The New Act is a complete revision of the LLC statute.  It is complex and has many nuances. Some of the key changes under the New Act include the following:

  • Certificates of Organization (rather than Articles of Organization) are filed with the Division of Corporations and Commercial Code (“Division”) to effect the formation of an LLC.

-          The Certificate is only required to provide the name of the LLC, registered agent information and whether the LLC is a “low-profit” LLC, as defined in the New Act.

  • A Statement of Authority may be filed with the Division to identify managers or members and their authority to act on behalf of the LLC, or limitations on such authority, including authority to transfer real property.

-          Third parties doing business with the LLC may rely on the information contained in a Statement of Authority.

-          A certified copy of a Statement of Authority may be recorded with the county recorder in the county in which the LLC owns real property and is conclusive as to the information contained in such statement.

-          Statements of Authority automatically expire after 5 years.

  • LLCs are permitted to have perpetual existence instead of the former 99-year limit on the period of duration.
  • Oral and implied operating agreements and amendments are permitted.
  • A member is deemed to have agreed to an operating agreement when he/she/it becomes a member regardless of whether the new member signs any document.
  • Unless the operating agreement specifies a different standard, managers in a manager-managed LLC (and members in a member-managed LLC) have a duty of loyalty (i.e., required to give preference to interests of the LLC over his or her personal interests) and a duty of care (i.e., required to exercise prudence in making business decisions).

In response to these key changes, we have prepared new forms of formation and organization documents for LLCs subject to the New Act. 

These key changes can create pitfalls for the unwary.  For example, although the New Act permits oral or implied operating agreements, we advise against such agreements because they are very difficult to prove and enforce.  Instead, we recommend that all agreements, and all amendments to such agreements, be in writing.  Because new members will be automatically bound by an LLC’s existing operating agreement, a prospective member should carefully review the operating agreement of the company prior to joining.

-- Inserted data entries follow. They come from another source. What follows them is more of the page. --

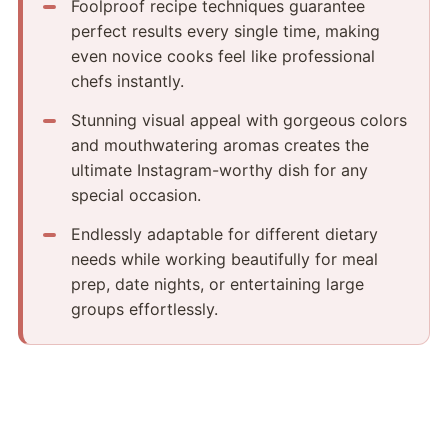
Foolproof recipe techniques guarantee
perfect results every single time, making
even novice cooks feel like professional
chefs instantly.
Stunning visual appeal with gorgeous colors
and mouthwatering aromas creates the
ultimate Instagram-worthy dish for any
special occasion.
Endlessly adaptable for different dietary
needs while working beautifully for meal
prep, date nights, or entertaining large
groups effortlessly.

To avoid future disputes regarding who has authority to act on behalf of the LLC, we advise our clients to file Statements of Authority with the Division.

While these changes brought about by the New Act are significant, we see no particular advantage for existing LLCs to elect to be subject to the New Act prior to the January 1, 2016 effective date.  However, if you are a member or manager of an LLC that was formed on or before January 31, 2013, you should carefully review, in consultation with your legal counsel, the operating agreement of your company to determine what amendments, if any, should be adopted to conform to the New Act prior to January 1, 2016.  If you have questions about the New Act or how it will affect your existing LLC, please contact Bruce Babcock, Joseph Hinckley or another member of Jones Waldo’s Business Department.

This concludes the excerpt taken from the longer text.